Se già sul piano economico si può constatare, in un dato momento, la coesistenza di forze di produzione diverse (mulini ad acqua e mulini a vapore), a maggior ragione si può constatare la sopravvivenza, in un'epoca determinata, di concezioni corrispondenti a un modo di vita anteriore, che coesistono con altre concezioni rispondenti a nuovi modi di vita.
D'altra parte benché neghi alle idee, alle concezioni spirituali, una funzione fondamentale nell'evoluzione storica, Marx tuttavia le considera una realtà sociale molto importante, che, in quanto tale, influisce sullo svolgimento della storia, di cui essa può modificare, sia opponendosi ad esso, sia invece favorendolo, se non il corso generale, almeno il ritmo e le modalità.
Rifiutando infatti l'ideologia come fattore determinante dell'evoluzione storica, Marx non fa dell'uomo, con un ritorno al materialismo meccanicistico, lo strumento passivo delle forze di produzione, l'oggetto di un determinismo fatalistico. Egli dimostra, al contrario, l'importanza crescente dell'azione razionale che l'uomo esercita sul suo ambiente, trasformandolo sempre più profondamente per liberarsi dal suo dominio ed adattarlo ai propri bisogni.
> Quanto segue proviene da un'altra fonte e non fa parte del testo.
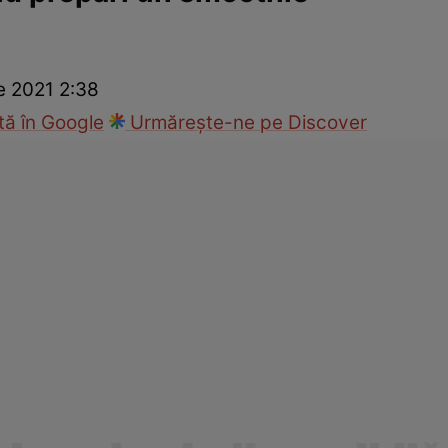
cop
Rețete culinare
Travel
e 2021 2:38
ă în Google
Urmărește-ne pe Discover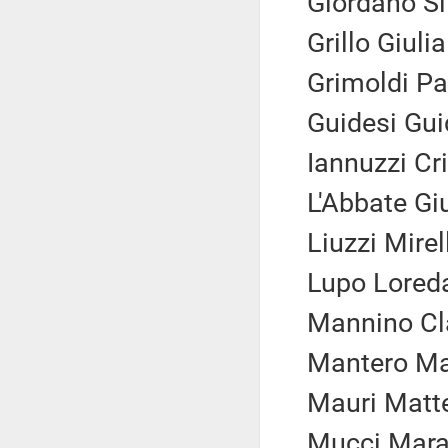
Giordano Si
Grillo Giuli
Grimoldi Pa
Guidesi Gui
Iannuzzi Cri
L'Abbate Gi
Liuzzi Mirel
Lupo Loreda
Mannino Cla
Mantero Ma
Mauri Matte
Mucci Mara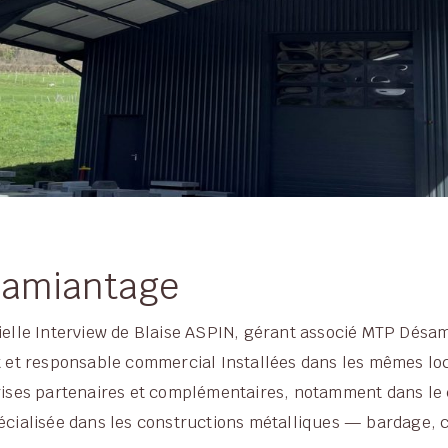
samiantage
trielle Interview de Blaise ASPIN, gérant associé MTP Dés
et responsable commercial Installées dans les mêmes lo
es partenaires et complémentaires, notamment dans le cad
pécialisée dans les constructions métalliques — bardage, c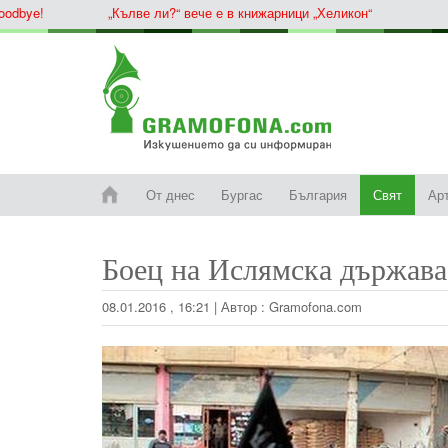
ye!
„Кълве ли?“ вече е в книжарници „Хеликон“
От днес
Бургас
България
Свят
Ар
Боец на Ислямска държава
08.01.2016 , 16:21
|
Автор :
Gramofona.com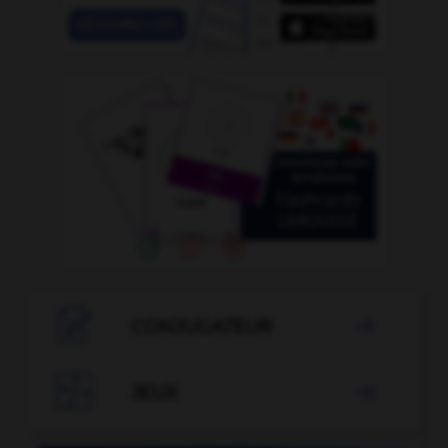

CONJUGATEUR


JEUX
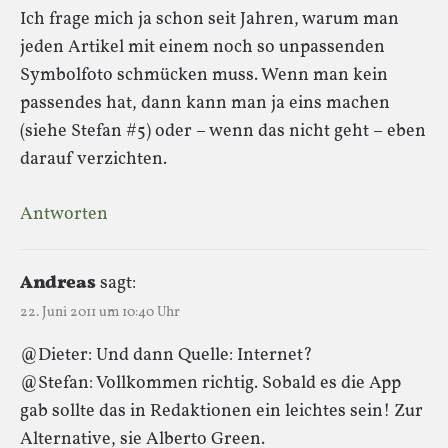
Ich frage mich ja schon seit Jahren, warum man
jeden Artikel mit einem noch so unpassenden
Symbolfoto schmücken muss. Wenn man kein
passendes hat, dann kann man ja eins machen
(siehe Stefan #5) oder – wenn das nicht geht – eben
darauf verzichten.
Antworten
Andreas
sagt:
22. Juni 2011 um 10:40 Uhr
@Dieter: Und dann Quelle: Internet?
@Stefan: Vollkommen richtig. Sobald es die App
gab sollte das in Redaktionen ein leichtes sein! Zur
Alternative, sie Alberto Green.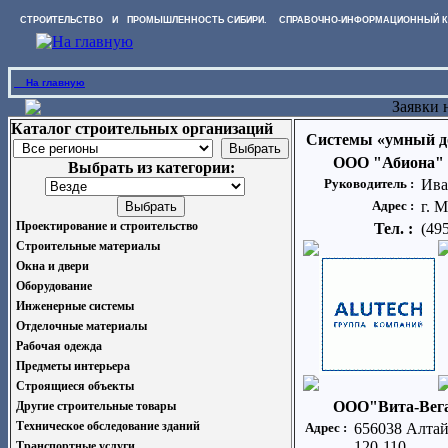
СТРОИТЕЛЬСТВО И ПРОМЫШЛЕННОСТЬ СИБИРИ. СПРАВОЧНО-ИНФОРМАЦИОННЫЙ К
На главную
Заявки 
Каталог строительных организаций
Системы «умный д
ООО "Абиона"
Выбрать из категории:
Руководитель :
Ива
Адрес :
г. М
Проектирование и строительство
Тел. :
(49
Строительные материалы
Окна и двери
Оборудование
Инженерные системы
Отделочные материалы
Рабочая одежда
Предметы интерьера
Строящиеся объекты
ООО"Вита-Вег
Другие строительные товары
Техническое обследование зданий
Адрес :
656038 Алтай
120-110
Транспортные услуги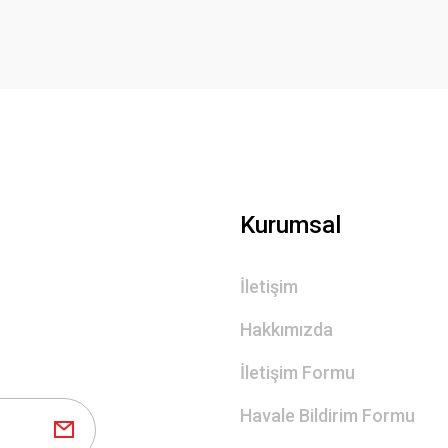
Kurumsal
İletişim
Hakkımızda
İletişim Formu
Havale Bildirim Formu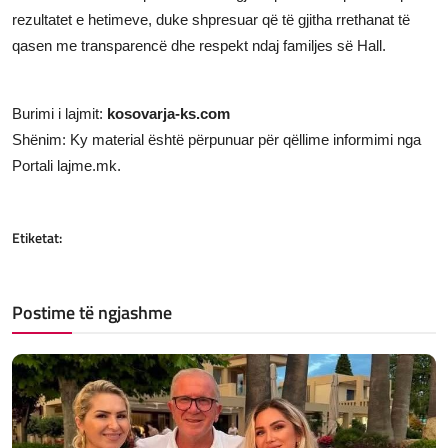
rezultatet e hetimeve, duke shpresuar që të gjitha rrethanat të
qasen me transparencë dhe respekt ndaj familjes së Hall.
Burimi i lajmit:
kosovarja-ks.com
Shënim: Ky material është përpunuar për qëllime informimi nga
Portali lajme.mk.
Etiketat:
Postime të ngjashme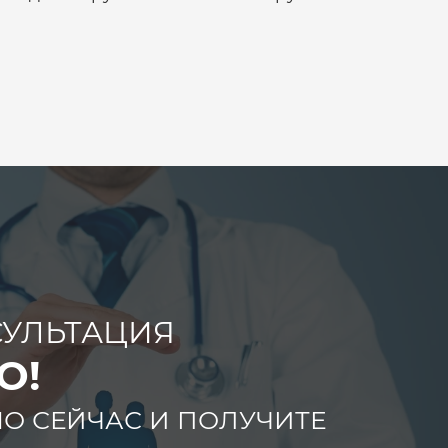
УЛЬТАЦИЯ
О!
О СЕЙЧАС И ПОЛУЧИТЕ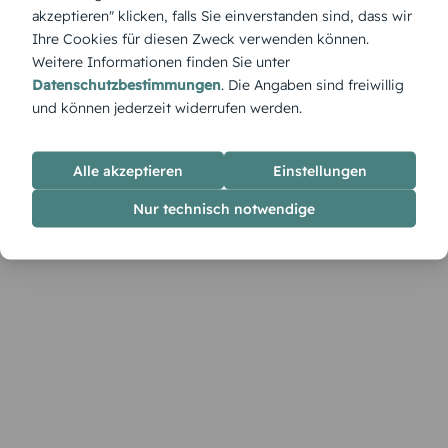
Frühlingserwachen.
akzeptieren" klicken, falls Sie einverstanden sind, dass wir
Ihre Cookies für diesen Zweck verwenden können.
Weitere Informationen finden Sie unter
Datenschutzbestimmungen
. Die Angaben sind freiwillig
und können jederzeit widerrufen werden.
Alle akzeptieren
Einstellungen
Nur technisch notwendige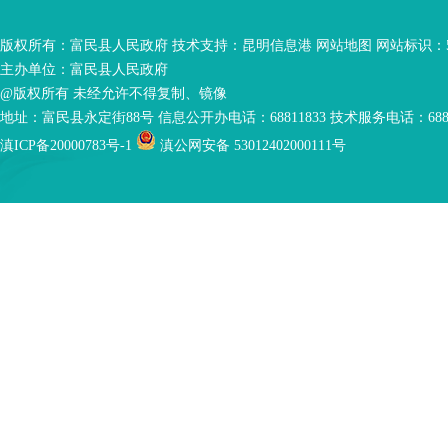
版权所有：富民县人民政府 技术支持：
昆明信息港
网站地图
网站标识：53
主办单位：富民县人民政府
@版权所有 未经允许不得复制、镜像
地址：富民县永定街88号 信息公开办电话：68811833 技术服务电话：6881
滇ICP备20000783号-1
滇公网安备 53012402000111号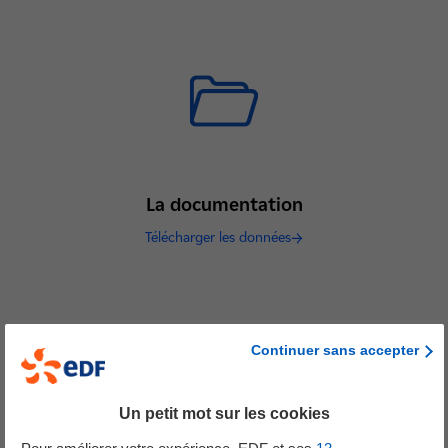
La documentation
Télécharger les données
Continuer sans accepter
Parution Novembre 2025
Obs’COP 2025 : Rapport de
Un petit mot sur les cookies
synthèse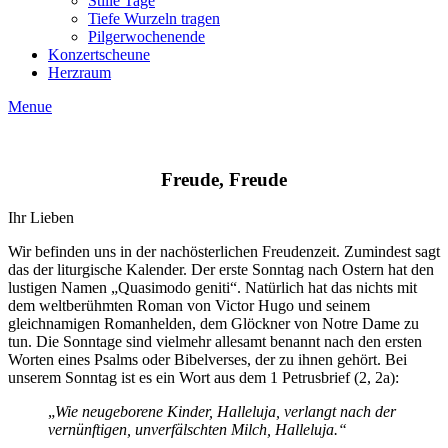
Stille Tage
Tiefe Wurzeln tragen
Pilgerwochenende
Konzertscheune
Herzraum
Menue
Freude, Freude
Ihr Lieben
Wir befinden uns in der nachösterlichen Freudenzeit. Zumindest sagt
das der liturgische Kalender. Der erste Sonntag nach Ostern hat den
lustigen Namen „Quasimodo geniti“. Natürlich hat das nichts mit
dem weltberühmten Roman von Victor Hugo und seinem
gleichnamigen Romanhelden, dem Glöckner von Notre Dame zu
tun. Die Sonntage sind vielmehr allesamt benannt nach den ersten
Worten eines Psalms oder Bibelverses, der zu ihnen gehört. Bei
unserem Sonntag ist es ein Wort aus dem 1 Petrusbrief (2, 2a):
„
Wie neugeborene Kinder, Halleluja, verlangt nach der
vernünftigen, unverfälschten Milch, Halleluja.“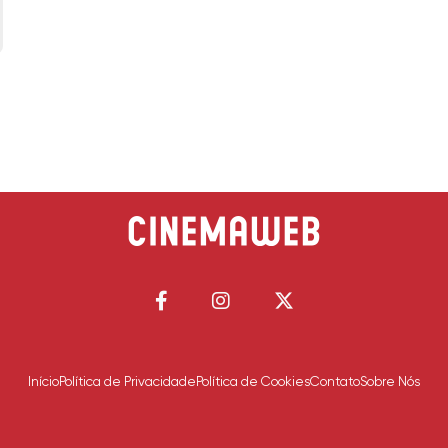
Início
Política de Privacidade
Política de Cookies
Contato
Sobre Nós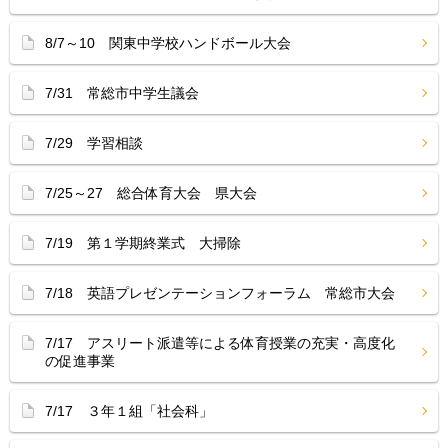
8/7～10 関東中学校ハンドボール大会
7/31 常総市中学生議会
7/29 学習相談
7/25～27 総合体育大会 県大会
7/19 第１学期終業式 大掃除
7/18 英語プレゼンテーションフォーラム 常総市大会
7/17 アスリート派遣等による体育授業の充実・高度化
の促進事業
7/17 ３年１組「社会科」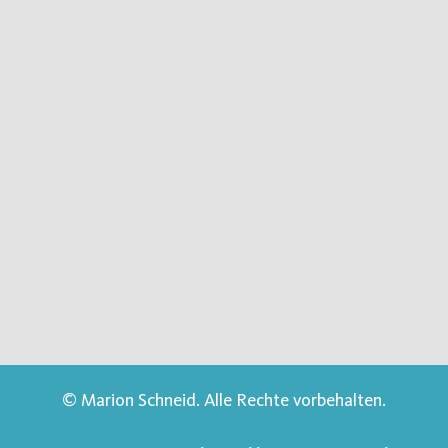
© Marion Schneid. Alle Rechte vorbehalten.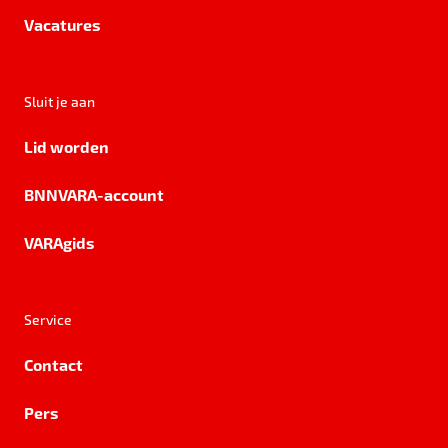
Vacatures
Sluit je aan
Lid worden
BNNVARA-account
VARAgids
Service
Contact
Pers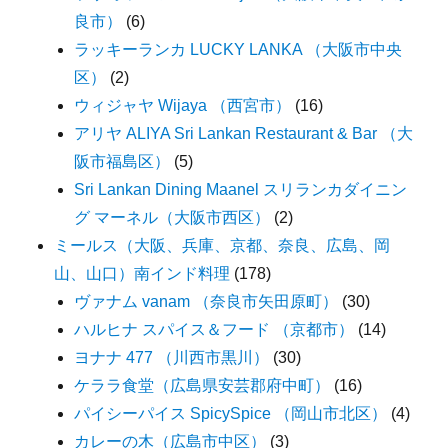
良市）
(6)
ラッキーランカ LUCKY LANKA （大阪市中央
区）
(2)
ウィジャヤ Wijaya （西宮市）
(16)
アリヤ ALIYA Sri Lankan Restaurant & Bar （大
阪市福島区）
(5)
Sri Lankan Dining Maanel スリランカダイニン
グ マーネル（大阪市西区）
(2)
ミールス（大阪、兵庫、京都、奈良、広島、岡
山、山口）南インド料理
(178)
ヴァナム vanam （奈良市矢田原町）
(30)
ハルヒナ スパイス＆フード （京都市）
(14)
ヨナナ 477 （川西市黒川）
(30)
ケララ食堂（広島県安芸郡府中町）
(16)
パイシーパイス SpicySpice （岡山市北区）
(4)
カレーの木（広島市中区）
(3)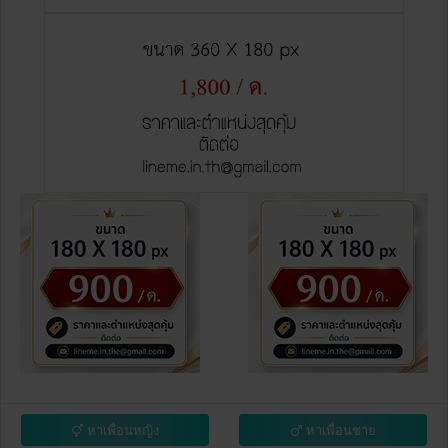
หาเพื่อนหญิง
หาเพื่อนชาย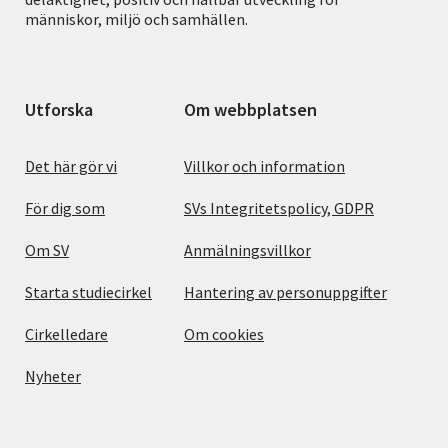
människor, miljö och samhällen.
Utforska
Om webbplatsen
Det här gör vi
Villkor och information
För dig som
SVs Integritetspolicy, GDPR
Om SV
Anmälningsvillkor
Starta studiecirkel
Hantering av personuppgifter
Cirkelledare
Om cookies
Nyheter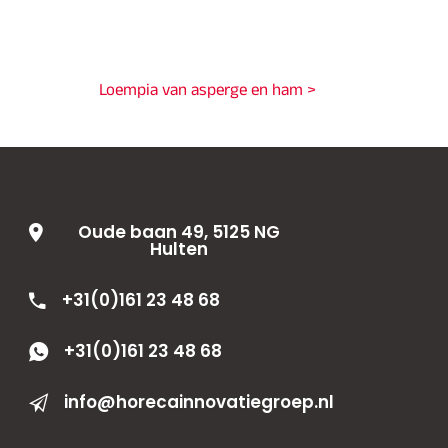
Loempia van asperge en ham >
Oude baan 49, 5125 NG
Hulten
+31(0)161 23 48 68
+31(0)161 23 48 68
info@horecainnovatiegroep.nl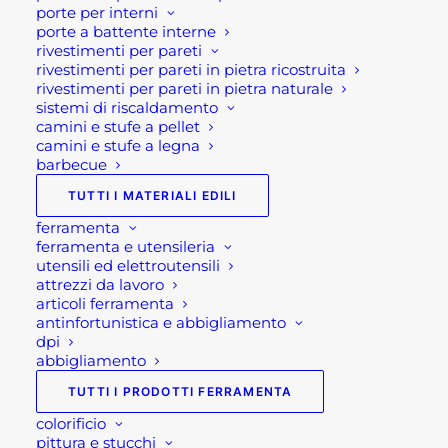
porte per interni
classici attrezzi da lavoro e agricoli o
utensili
. Dal
porte a battente interne
rivestimenti per pareti
semplice rastrello, alle forbici da giardino. Dai
rivestimenti per pareti in pietra ricostruita
guanti da giardinaggio alle zappette. Abbiamo
rivestimenti per pareti in pietra naturale
anche attrezzatura elettrica per giardinaggio
sistemi di riscaldamento
camini e stufe a pellet
come: taglia siepi, decespugliatori e rasaerba delle
camini e stufe a legna
migliori marche come
Hikoki
.
barbecue
TUTTI I MATERIALI EDILI
E se il giardinaggio non fa per voi….da noi
troverete erba sintetica di qualità delle migliori
ferramenta
ferramenta e utensileria
marche in vari modelli e misure.
utensili ed elettroutensili
attrezzi da lavoro
Infine, tutti i prodotti sono disponibili presso i
articoli ferramenta
punti vendita Rota Commerciale direttamente in
antinfortunistica e abbigliamento
dpi
loco o su ordinazione.
abbigliamento
Se stai cercando: “ giardinaggio Bergamo”,
TUTTI I PRODOTTI FERRAMENTA
“attrezzature giardino”, “attrezzi giardinaggio”,
colorificio
pittura e stucchi
“pietre da giardino”, “utensili giardinaggio” o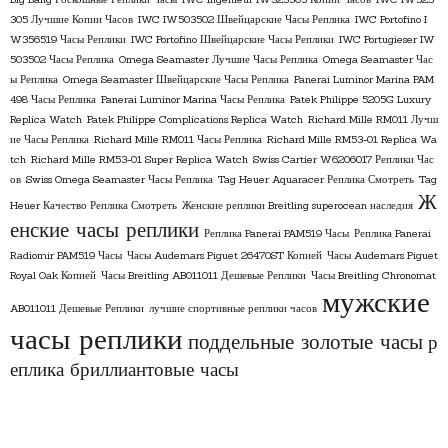
305 Лучшие Копии Часов
IWC IW503502 Швейцарские Часы Реплика
IWC Portofino I
W356519 Часы Реплики
IWC Portofino Швейцарские Часы Реплики
IWC Portugieser IW
503502 Часы Реплика
Omega Seamaster Лучшие Часы Реплика
Omega Seamaster Час
ы Реплика
Omega Seamaster Швейцарские Часы Реплика
Panerai Luminor Marina PAM
498 Часы Реплика
Panerai Luminor Marina Часы Реплика
Patek Philippe 5205G Luxury
Replica Watch
Patek Philippe Complications Replica Watch
Richard Mille RM011 Лучш
ие Часы Реплика
Richard Mille RM011 Часы Реплика
Richard Mille RM53-01 Replica Wa
tch
Richard Mille RM53-01 Super Replica Watch
Swiss Cartier W6206017 Реплики Час
ов
Swiss Omega Seamaster Часы Реплика
Tag Heuer Aquaracer Реплика Смотреть
Tag
Ж
Heuer Качество Реплика Смотреть
Женские реплики Breitling superocean наследия
енские часы реплики
Реплика Panerai PAM519 Часы
Реплика Panerai
Radiomir PAM519 Часы
Часы Audemars Piguet 26470ST Копией
Часы Audemars Piguet
Royal Oak Копией
Часы Breitling AB011011 Дешевые Реплики
Часы Breitling Chronomat
мужские
AB011011 Дешевые Реплики
лучшие спортивные реплики часов
часы реплики
поддельные золотые часы
р
еплика бриллиантовые часы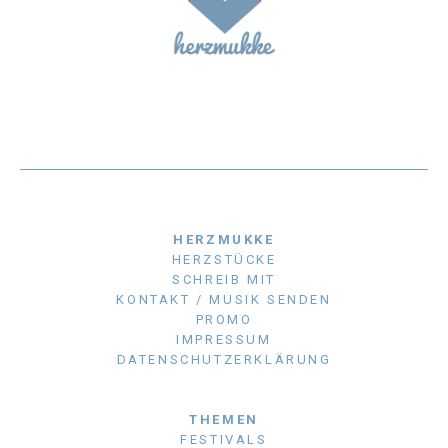
HERZMUKKE
HERZSTÜCKE
SCHREIB MIT
KONTAKT / MUSIK SENDEN
PROMO
IMPRESSUM
DATENSCHUTZERKLÄRUNG
THEMEN
FESTIVALS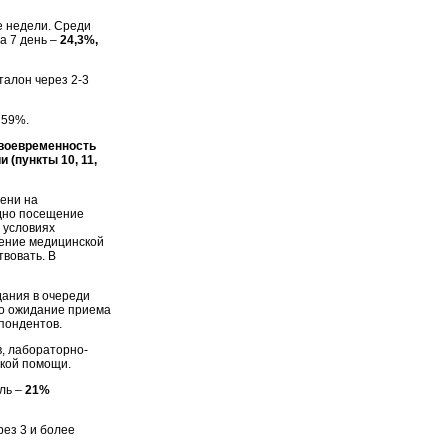
е недели. Среди
а 7 день –
24,3%,
талон через 2-3
 59%.
своевременность
(пункты 10, 11,
мени на
одно посещение
 условиях
ление медицинской
вовать. В
ания в очереди
о ожидание приема
пондентов.
, лабораторно-
кой помощи.
ель –
21%
ез 3 и более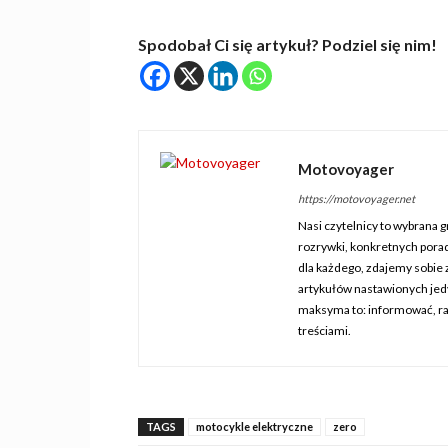
Spodobał Ci się artykuł? Podziel się nim!
Motovoyager
https://motovoyager.net
Nasi czytelnicy to wybrana g
rozrywki, konkretnych pora
dla każdego, zdajemy sobie z
artykułów nastawionych jed
maksyma to: informować, ra
treściami.
TAGS
motocykle elektryczne
zero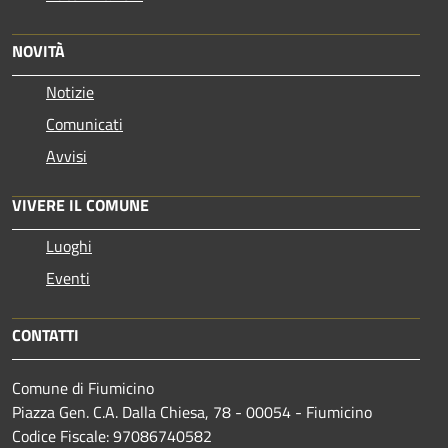
NOVITÀ
Notizie
Comunicati
Avvisi
VIVERE IL COMUNE
Luoghi
Eventi
CONTATTI
Comune di Fiumicino
Piazza Gen. C.A. Dalla Chiesa, 78 - 00054 - Fiumicino
Codice Fiscale: 97086740582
Queste sono le linee generali della concezione materialistica e dialettica della storia e del comunismo, che doveva dominare e dirigere ormai tutto il pensiero di Marx e di cui egli avrebbe fornito, due anni più tardi, un'esposizione meno completa, ma più sintetica e più chiara nel Manifesto del Partito Comunista.
Riassumendo, il marxismo costituisce il punto di approdo di un vasto movimento di pensiero, che tende ad adattare la concezione generale del mondo al nuovo modo di vita nato dallo sviluppo del regime capitalistico e dalla formazione del regime comunista, che questo genera nel suo declino. Esso succede al pensiero borghese, che, traducendo sul piano ideologico le nozioni di libertà, di movimento e di progresso proprie del sistema capitalistico in ascesa, segna il progressivo passaggio da una concezione statica a una concezione organica e dinamica del mondo.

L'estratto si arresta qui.